I'm severely e and I've had manic depression and suicidal thoughts since I was about 5 years old or so.

I've used just about everything at one point or another now I mainly just smoke weed and drink. Try to stay healthy but nothing ever helps the depression
 
Hi I'm Susie. I searched for help on the local Danish site, and a kind soul directed me here. I'm 37 years old, well educated and should be pretty smart. But for the last 5 years I've been addicted to Tramadol - lot's of Tramadol. Up to 24 tablets a day. That made me take som serious stupid decisions and actually made me a criminel. 5 days ago I just couldn't deal with it any longer. So I came clean and told my family and friends everything. That I'm an addict and that I've done crimes. I thought they would hate me. But instead, people are helping. There was no blame - just sorrow and kindness. So right now I'm on a heavy withdrawel. Started with 24 tablets, then 20, then 16, then 9, then 6 and now 3. I love the fact that I can see and think clearly again. That I can actually feel.
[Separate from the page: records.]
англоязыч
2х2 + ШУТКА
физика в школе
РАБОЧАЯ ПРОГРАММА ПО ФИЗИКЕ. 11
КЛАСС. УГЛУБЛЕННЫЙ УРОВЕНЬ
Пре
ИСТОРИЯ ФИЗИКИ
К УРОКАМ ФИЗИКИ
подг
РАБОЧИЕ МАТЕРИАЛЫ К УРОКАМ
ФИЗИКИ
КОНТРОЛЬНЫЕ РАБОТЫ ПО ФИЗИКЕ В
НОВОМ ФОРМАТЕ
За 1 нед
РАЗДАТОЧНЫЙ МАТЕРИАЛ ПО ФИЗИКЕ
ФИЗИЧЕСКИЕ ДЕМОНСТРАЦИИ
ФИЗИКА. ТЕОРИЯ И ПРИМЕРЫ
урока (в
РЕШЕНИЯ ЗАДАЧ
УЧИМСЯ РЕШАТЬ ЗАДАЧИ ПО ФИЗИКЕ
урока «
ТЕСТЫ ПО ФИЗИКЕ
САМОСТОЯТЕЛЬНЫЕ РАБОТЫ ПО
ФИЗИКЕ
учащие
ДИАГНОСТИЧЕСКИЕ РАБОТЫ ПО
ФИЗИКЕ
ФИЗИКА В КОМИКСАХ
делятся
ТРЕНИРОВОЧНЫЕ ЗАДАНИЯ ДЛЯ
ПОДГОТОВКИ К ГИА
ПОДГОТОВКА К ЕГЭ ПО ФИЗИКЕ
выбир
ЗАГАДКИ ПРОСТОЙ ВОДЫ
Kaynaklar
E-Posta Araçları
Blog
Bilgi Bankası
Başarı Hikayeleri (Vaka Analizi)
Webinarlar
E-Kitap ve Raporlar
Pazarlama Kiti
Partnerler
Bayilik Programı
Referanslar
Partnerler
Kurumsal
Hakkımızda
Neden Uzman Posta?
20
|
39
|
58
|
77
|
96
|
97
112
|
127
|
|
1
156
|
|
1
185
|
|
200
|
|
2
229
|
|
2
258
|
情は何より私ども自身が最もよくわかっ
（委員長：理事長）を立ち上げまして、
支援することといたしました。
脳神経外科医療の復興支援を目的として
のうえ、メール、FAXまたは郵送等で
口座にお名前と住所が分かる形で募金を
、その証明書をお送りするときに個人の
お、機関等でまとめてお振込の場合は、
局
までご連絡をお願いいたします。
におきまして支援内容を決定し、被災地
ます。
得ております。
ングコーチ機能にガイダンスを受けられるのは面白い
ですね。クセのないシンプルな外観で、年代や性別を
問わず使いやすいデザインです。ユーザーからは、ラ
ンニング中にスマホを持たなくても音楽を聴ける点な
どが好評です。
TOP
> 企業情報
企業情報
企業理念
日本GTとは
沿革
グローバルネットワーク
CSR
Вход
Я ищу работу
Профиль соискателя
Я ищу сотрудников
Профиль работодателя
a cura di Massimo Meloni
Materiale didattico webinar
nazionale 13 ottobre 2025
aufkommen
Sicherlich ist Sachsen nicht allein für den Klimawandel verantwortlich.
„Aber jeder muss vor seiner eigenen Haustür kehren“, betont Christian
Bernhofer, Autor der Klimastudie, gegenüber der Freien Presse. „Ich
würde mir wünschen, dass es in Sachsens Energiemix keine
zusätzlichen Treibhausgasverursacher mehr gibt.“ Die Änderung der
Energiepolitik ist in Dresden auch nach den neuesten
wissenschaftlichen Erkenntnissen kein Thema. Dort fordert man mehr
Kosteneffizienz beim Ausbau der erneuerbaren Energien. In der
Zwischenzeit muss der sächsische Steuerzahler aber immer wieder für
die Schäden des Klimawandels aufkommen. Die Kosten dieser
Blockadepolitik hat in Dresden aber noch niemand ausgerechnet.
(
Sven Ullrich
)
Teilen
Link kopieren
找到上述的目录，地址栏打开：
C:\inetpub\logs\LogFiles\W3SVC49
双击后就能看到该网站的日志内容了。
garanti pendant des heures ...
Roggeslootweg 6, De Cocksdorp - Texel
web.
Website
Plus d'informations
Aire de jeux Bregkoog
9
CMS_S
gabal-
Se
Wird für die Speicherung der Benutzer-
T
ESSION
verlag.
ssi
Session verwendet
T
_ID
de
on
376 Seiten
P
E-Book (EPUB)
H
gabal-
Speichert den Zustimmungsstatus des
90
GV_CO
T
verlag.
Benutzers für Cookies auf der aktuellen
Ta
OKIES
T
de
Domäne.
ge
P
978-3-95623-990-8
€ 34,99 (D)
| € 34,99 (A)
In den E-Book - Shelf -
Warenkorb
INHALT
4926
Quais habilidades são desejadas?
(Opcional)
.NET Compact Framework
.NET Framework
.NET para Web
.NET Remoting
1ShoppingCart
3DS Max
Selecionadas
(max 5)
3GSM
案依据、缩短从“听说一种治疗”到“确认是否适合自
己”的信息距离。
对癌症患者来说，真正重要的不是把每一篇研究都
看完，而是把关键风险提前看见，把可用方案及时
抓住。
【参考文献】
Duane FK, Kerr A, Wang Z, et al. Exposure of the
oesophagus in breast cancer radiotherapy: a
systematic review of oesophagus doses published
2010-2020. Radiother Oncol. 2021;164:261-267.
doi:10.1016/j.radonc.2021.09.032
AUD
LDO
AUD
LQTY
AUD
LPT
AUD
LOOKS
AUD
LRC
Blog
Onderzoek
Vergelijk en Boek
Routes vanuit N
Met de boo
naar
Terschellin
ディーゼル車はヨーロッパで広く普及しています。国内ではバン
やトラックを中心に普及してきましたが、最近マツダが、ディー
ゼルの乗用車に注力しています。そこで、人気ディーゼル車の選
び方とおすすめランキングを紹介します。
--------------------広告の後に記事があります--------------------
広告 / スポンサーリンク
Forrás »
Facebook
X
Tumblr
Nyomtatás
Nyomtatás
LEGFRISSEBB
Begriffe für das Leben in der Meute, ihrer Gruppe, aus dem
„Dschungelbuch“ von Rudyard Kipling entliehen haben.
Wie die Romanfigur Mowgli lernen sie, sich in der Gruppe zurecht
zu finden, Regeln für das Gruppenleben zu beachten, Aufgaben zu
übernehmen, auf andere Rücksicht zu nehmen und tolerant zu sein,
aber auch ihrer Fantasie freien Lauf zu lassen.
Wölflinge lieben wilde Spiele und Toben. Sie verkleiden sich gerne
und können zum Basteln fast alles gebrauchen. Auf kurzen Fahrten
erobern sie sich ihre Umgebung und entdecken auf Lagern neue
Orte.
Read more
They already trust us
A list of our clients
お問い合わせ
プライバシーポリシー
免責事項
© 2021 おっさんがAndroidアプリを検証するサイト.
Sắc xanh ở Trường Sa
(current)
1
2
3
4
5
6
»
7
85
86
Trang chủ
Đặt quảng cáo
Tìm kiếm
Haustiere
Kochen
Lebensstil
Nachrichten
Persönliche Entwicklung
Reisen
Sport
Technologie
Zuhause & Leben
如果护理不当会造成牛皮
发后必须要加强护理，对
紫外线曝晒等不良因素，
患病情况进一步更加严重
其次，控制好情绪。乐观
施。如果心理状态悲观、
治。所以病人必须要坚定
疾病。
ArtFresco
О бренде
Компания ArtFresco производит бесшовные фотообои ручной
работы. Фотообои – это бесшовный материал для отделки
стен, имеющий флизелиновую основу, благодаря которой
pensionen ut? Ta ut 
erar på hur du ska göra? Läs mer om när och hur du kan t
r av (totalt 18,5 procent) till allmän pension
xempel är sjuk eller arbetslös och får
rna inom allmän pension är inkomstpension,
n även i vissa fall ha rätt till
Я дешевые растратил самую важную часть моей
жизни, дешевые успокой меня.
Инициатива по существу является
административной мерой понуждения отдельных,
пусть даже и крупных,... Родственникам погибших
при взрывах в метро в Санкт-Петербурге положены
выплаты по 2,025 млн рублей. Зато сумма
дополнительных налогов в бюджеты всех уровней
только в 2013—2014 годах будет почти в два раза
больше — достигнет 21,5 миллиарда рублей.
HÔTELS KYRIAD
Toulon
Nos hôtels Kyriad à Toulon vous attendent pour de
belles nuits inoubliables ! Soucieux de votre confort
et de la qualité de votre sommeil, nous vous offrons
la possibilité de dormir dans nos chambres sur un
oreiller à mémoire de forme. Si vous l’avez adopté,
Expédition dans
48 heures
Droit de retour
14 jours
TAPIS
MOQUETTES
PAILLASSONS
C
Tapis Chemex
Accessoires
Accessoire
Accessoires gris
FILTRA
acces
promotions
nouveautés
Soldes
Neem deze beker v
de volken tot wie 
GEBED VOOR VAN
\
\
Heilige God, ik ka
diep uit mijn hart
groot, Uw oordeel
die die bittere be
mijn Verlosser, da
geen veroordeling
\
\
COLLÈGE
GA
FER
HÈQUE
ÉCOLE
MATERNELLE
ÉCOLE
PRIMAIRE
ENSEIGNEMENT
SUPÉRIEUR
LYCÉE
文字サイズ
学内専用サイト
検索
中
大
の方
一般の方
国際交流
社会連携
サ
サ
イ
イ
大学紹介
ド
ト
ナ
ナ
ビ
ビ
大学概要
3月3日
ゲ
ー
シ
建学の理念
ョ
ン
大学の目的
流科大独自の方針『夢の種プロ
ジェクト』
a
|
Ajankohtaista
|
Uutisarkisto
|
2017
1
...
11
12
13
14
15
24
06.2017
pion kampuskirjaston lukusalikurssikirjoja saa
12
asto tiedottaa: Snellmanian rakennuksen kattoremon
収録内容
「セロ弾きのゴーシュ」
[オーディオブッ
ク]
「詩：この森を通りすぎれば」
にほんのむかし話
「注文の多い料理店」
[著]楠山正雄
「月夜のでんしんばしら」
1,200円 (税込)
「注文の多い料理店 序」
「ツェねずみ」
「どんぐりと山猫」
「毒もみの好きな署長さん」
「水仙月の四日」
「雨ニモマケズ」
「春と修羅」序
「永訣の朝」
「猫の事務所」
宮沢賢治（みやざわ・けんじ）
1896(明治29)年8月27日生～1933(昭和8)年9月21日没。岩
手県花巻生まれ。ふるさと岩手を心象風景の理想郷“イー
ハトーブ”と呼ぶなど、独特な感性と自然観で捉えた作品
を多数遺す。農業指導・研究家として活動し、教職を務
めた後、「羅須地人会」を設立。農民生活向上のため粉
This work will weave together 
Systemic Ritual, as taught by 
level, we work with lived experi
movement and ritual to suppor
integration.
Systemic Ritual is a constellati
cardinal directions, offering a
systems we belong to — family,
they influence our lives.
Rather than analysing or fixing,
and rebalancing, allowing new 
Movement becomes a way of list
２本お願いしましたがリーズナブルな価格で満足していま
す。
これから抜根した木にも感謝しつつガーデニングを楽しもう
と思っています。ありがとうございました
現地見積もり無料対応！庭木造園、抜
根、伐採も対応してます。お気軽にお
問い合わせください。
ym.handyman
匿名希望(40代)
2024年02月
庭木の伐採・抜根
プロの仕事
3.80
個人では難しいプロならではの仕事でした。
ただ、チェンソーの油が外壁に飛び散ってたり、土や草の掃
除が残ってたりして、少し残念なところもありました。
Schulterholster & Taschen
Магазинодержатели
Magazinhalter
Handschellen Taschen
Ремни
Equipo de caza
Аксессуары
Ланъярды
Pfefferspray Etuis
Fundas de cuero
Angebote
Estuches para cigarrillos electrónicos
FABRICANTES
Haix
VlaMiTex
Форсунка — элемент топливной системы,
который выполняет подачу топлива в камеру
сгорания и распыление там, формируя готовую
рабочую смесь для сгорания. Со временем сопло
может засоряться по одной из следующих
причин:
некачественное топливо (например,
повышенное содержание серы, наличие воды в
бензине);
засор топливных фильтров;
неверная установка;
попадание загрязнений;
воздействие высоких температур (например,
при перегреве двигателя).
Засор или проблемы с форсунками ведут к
Even though it hurts to think about what I've done, I still like it better than the constant blur I was living in until now. I feel surprisingly well. A small temperature and a bit shaky, but apart from that no physical problems yet. I know they'll come in a few days though. But I'm ready for it. I hope to get off easy, with a week of "flue" symptoms. I have made an appointment with a doctor to go to hypnosis therapy afterwards, if it get's to hard not to think about tramadol. But I hope it won't be necessary.

But I know that I'm lucky. I have future plans that I can hardly wait to start. And there's absolutely no way I can manage that on tramadol. I have always been very energetic and happy, but the last two years, I have been so lazy that I couldn't even go for a walk. And I can feel that's changing as "we speak". The energy is returning (some of it is of course due to the restlessness I feel from not getting high). But all in all, I'm in a very good mood. Better than I've been for ages. So I'm sure I'll be "myself" again within a short time.

About the crimes - I contacted the police and made an appointment. Told them I want to confess to it all and get it overwith. They were very kind and told me not to panic. Even though it seems like a huge deal to me, it's a really small matter to them. So I probably won't even have to go to jail. However, that's what I'll apply for. (a Danish open jail is kind of like camp - and if I get 6 month I won't have to stay longer than 4 tops. And then it's all over at once)

So thats me... Thanks for listening :-)
 
hi Susie, thanks for sharing that with us. You sound like an extremely strong woman and I admire your determination. There is a lot of info here regarding 'minimizing' withdrawal.